Il habitait au deuxième étage, porte droite. Quel âge il avait je n'en sais rien, sans doute plus de soixante dix. Il était malade, on le savait, on ne savait que cela de lui, son coeur malade, et qu'il vivait seul. On le voyait de temps en temps, sortir, rentrer, la casquette noire vissée, la tête baissée, qu'il relevait seulement pour dire bonjour, tout doucement. On le voyait de temps en temps, mais pas si souvent, nous n'avions pas forcément les mêmes horaires. Et puis il était si discret qu'on ne s'étonnait pas qu'il soit rare. Cela faisait sans doute plusieurs semaines que je ne l'avais pas vu, et je n'en ai conçu aucune surprise. D'ailleurs, je n'ai pas une seule fois pensé à lui, pendant tout ce temps où je ne l'ai pas vu. Et hier soir je n'ai pas su me rappeler son nom, c'est un voisin qui me l'a redonné.
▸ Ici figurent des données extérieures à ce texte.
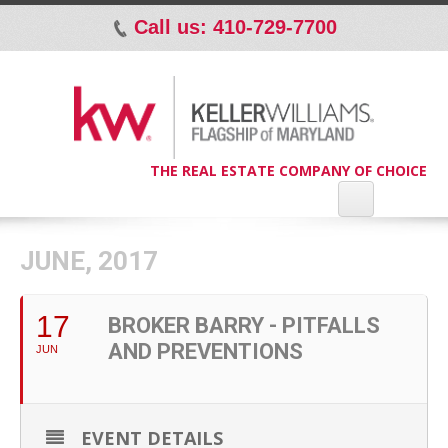
Call us: 410-729-7700
p
THE REAL ESTATE COMPANY OF CHOICE
JUNE, 2017
17
BROKER BARRY - PITFALLS
AND PREVENTIONS
JUN
EVENT DETAILS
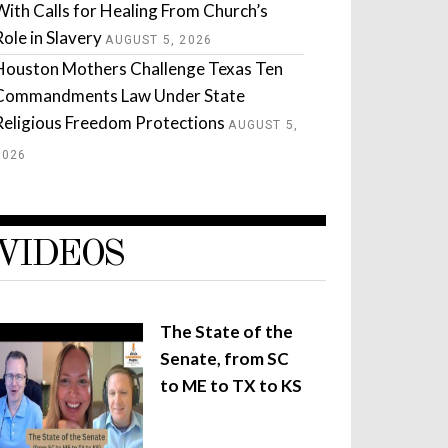
With Calls for Healing From Church’s
Role in Slavery
AUGUST 5, 2026
Houston Mothers Challenge Texas Ten
Commandments Law Under State
Religious Freedom Protections
AUGUST 5,
2026
VIDEOS
The State of the
Senate, from SC
to ME to TX to KS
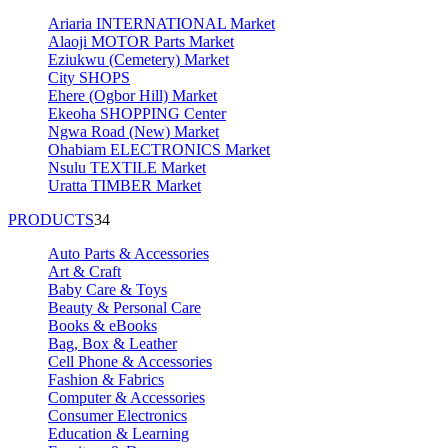
Ariaria INTERNATIONAL Market
Alaoji MOTOR Parts Market
Eziukwu (Cemetery) Market
City SHOPS
Ehere (Ogbor Hill) Market
Ekeoha SHOPPING Center
Ngwa Road (New) Market
Ohabiam ELECTRONICS Market
Nsulu TEXTILE Market
Uratta TIMBER Market
PRODUCTS
34
Auto Parts & Accessories
Art & Craft
Baby Care & Toys
Beauty & Personal Care
Books & eBooks
Bag, Box & Leather
Cell Phone & Accessories
Fashion & Fabrics
Computer & Accessories
Consumer Electronics
Education & Learning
Vers minuit le long de nos fenêtres on a vu la lueur d'une lampe de poche, on a entendu le bruit de roulettes métalliques poussées sur le mauvais pavé. C'est comme ça qu'il est parti, dans la nuit, sans autre accompagnement que professionnel. Il n'y aura sans doute pas, autour de lui, de capitons en satin. Il n'y aura sans doute pas de témoignage de ce qu'il fut, de sa vie, des souvenirs qu'il a laissé, à l'heure de le mettre en terre ou de l'incinérer. Alors qu'il y ait au moins cela, ces quelques mots.